I can't resist sharing some of the choicer specimens:
To misuse "decimate" fosters a misunderstanding of Roman history.
This comment carries the etymological fallacy to a higher place of lunacy: We cannot use the word in English to mean other than the way Tacitus used it in the Annals, because then no one could understand Roman history. This combines the etymological fallacy with the word-can-only-have-one-meaning error.*
You start a sentence with "but," a no-no.
Lincoln did in the Second Inaugural, and the KJV has innumerable sentences beginning with coordinating conjunctions, but a simplistic schoolroom dictum is easy to hold in mind for a lifetime, regardless of a mountain of evidence to the contrary.
irregardless is not a word and What does "irregardless mean and how does one use it? With the negating prefix "ir-" and the negating suffix "less", it is a double negative. It is not a synonym with "regardless."
Irregardless is very much a word, just not a word widely accepted in standard written English.
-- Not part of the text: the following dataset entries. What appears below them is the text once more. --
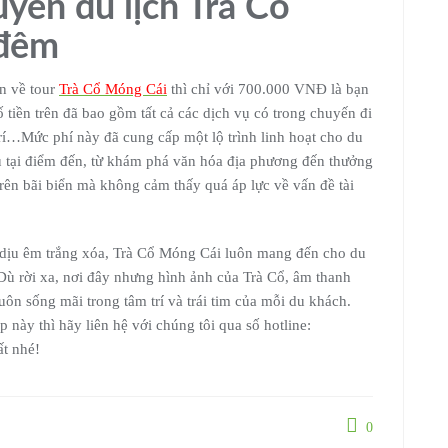
uyến du lịch Trà Cổ
 đêm
ên về tour
Trà Cổ Móng Cái
thì chỉ với 700.000 VNĐ là bạn
ố tiền trên đã bao gồm tất cả các dịch vụ có trong chuyến đi
trí…Mức phí này đã cung cấp một lộ trình linh hoạt cho du
 tại điểm đến, từ khám phá văn hóa địa phương đến thưởng
trên bãi biển mà không cảm thấy quá áp lực về vấn đề tài
g dịu êm trắng xóa, Trà Cổ Móng Cái luôn mang đến cho du
Dù rời xa, nơi đây nhưng hình ảnh của Trà Cổ, âm thanh
uôn sống mãi trong tâm trí và trái tim của mỗi du khách.
 này thì hãy liên hệ với chúng tôi qua số hotline:
t nhé!
0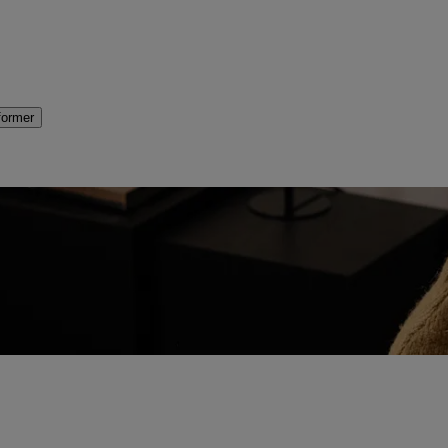
former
So we start with the misguided and utterly mistaken attitude that standard written English is the Only One True English, all variants being illegitimate.
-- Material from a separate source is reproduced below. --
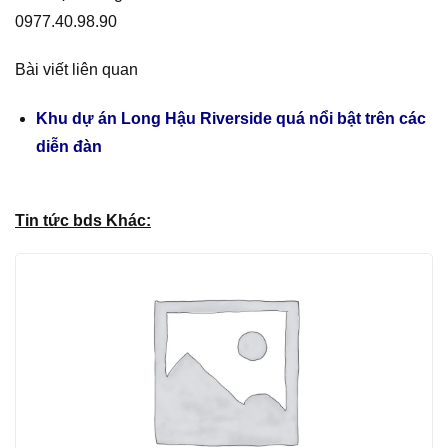
0977.40.98.90
Bài viết liên quan
Khu dự án Long Hậu Riverside quá nổi bật trên các
diễn đàn
Tin tức bds Khác:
But here we have ignorance compounded, because while the prefix in- from Latin indicates negation, English has another version, as described by the Oxford English Dictionary: "of Germanic origin, prefixed to Old English and Middle English adjs., with intensive force ... with the sense ,'inly,' intimately,' 'thoroughly', and hence 'exceedingly', 'very'."
So with regardless, in-, by prefix assimilation becomes ir- and intensifies the sense of the word, just as inflammable does not mean "not flammable" but "very flammable."
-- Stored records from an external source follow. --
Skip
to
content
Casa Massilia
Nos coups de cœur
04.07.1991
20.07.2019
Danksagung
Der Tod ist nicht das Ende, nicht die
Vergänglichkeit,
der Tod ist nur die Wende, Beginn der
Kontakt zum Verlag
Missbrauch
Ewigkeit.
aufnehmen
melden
Murphy is not spelled correctly.
If this reader and others had troubled to click on the link or to look up Muphry's Law, they would have found that it states that any article on grammar and usage will contain some error of grammar or usage.
The gentleman who speculated that Jonathon Owen does not know how to spell his own first name may have been puckish, but then again ...
 
*You placement-of-only fanatics can take a number and wait in line.